§ PROBLEM DESCRIPTION: Copy every line of the following data that includes the string "vidrio".

Transcribed page contents
++++++++++
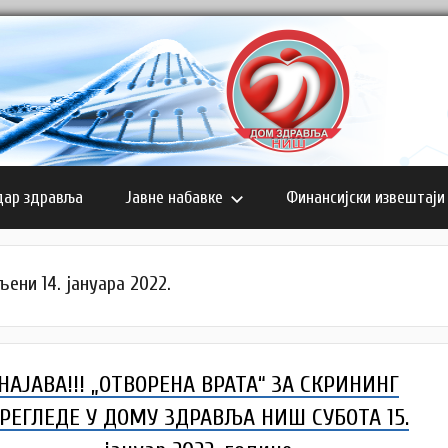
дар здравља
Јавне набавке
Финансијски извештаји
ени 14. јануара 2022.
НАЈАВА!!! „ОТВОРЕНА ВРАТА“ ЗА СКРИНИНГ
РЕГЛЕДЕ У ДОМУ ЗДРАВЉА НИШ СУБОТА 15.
++++++++++
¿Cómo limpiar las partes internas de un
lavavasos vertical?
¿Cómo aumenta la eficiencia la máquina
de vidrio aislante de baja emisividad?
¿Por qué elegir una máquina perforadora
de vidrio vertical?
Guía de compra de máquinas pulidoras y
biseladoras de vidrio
++++++++++
§ RESULT OF THIS TASK:
de vidrio aislante de baja emisividad?
de vidrio vertical?
biseladoras de vidrio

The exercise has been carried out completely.